At Cesar Chavez Day March, Labor's New Stance On Immigration
Union organizer Genoveva Aguilar helped kick off a march commemorating Cesar Chavez Day in San Diego on Monday.
“Our union has lost many of its good-spirited members because of immigration audits and E-Verify," Aguilar belted into the microphone. "Are we going to permit this?"
"No!” the crowd yelled back.
Dozens of marchers held signs and wore T-shirts calling for immigration reform, including a path to citizenship for undocumented workers.
But the labor movement has a mixed history on immigration.

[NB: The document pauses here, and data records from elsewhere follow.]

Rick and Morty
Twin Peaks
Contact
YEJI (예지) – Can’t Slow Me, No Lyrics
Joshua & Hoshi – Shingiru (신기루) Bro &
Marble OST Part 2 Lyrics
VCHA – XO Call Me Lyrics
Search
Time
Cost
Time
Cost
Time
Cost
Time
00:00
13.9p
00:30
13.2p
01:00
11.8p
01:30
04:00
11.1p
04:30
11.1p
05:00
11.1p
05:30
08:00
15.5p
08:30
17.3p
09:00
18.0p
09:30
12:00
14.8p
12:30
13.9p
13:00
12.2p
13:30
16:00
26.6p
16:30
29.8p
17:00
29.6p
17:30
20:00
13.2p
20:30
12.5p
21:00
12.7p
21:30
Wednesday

As head of the United Farmworkers Union in the 1960s and 70s, Chavez fought to keep out illegal immigrants willing to work for lower wages and replace striking workers.
And labor has generally opposed guest worker programs.

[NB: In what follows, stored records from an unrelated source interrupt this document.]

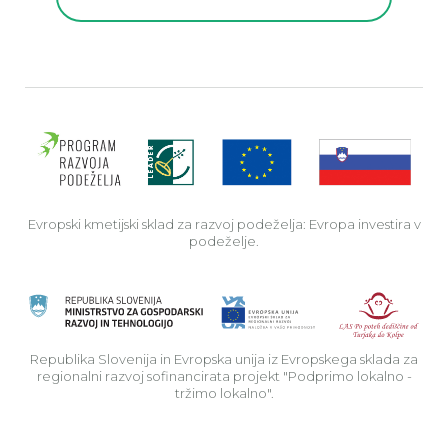
Evro
Evropski kmetijski sklad za razvoj podeželja: Evropa investira v
podeželje.
Rep
Republika Slovenija in Evropska unija iz Evropskega sklada za
regionalni razvoj sofinancirata projekt "Podprimo lokalno -
tržimo lokalno".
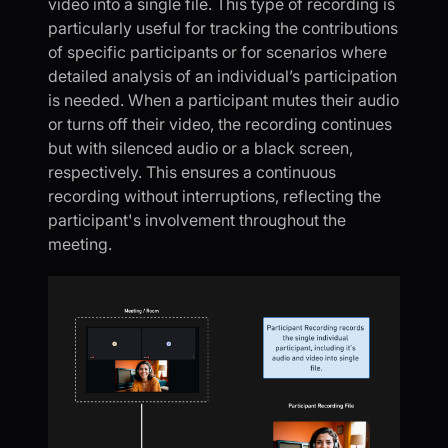
video into a single file. This type of recording is
particularly useful for tracking the contributions
of specific participants or for scenarios where
detailed analysis of an individual’s participation
is needed. When a participant mutes their audio
or turns off their video, the recording continues
but with silenced audio or a black screen,
respectively. This ensures a continuous
recording without interruptions, reflecting the
participant's involvement throughout the
meeting.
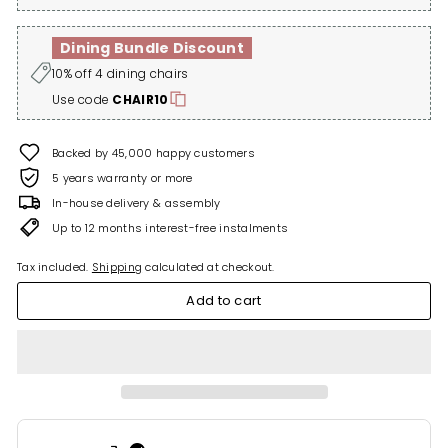
Dining Bundle Discount
10% off 4 dining chairs
Use code
CHAIR10
Backed by 45,000 happy customers
5 years warranty or more
In-house delivery & assembly
Up to 12 months interest-free instalments
Tax included.
Shipping
calculated at checkout.
Add to cart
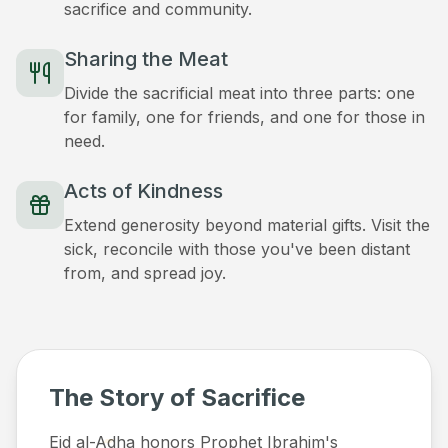
sacrifice and community.
Sharing the Meat
Divide the sacrificial meat into three parts: one
for family, one for friends, and one for those in
need.
Acts of Kindness
Extend generosity beyond material gifts. Visit the
sick, reconcile with those you've been distant
from, and spread joy.
The Story of Sacrifice
Eid al-Adha honors Prophet Ibrahim's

But the country’s major unions and business groups recently agreed on the framework for a new guest worker program.
The program would give visas to a limited number of low-skilled, temporary workers each year based on market needs. Pay for these workers would have to be comparable to that of their American peers.
At Monday’s march, San Diego labor leader Lorena Gonzalez said the deal was historic. And, she said, she thought if Chavez were alive, he’d be on board.
“When we’re looking at a future work flow, I think he’d be proud of what we’ve been able to do to establish the basic minimum of what workers will make as they come over," Gonzalez said, "so we’re not just bringing more and more and more immigrants to undercut American wages.”
The bipartisan group of senators crafting an immigration reform bill is expected to present it in the coming weeks.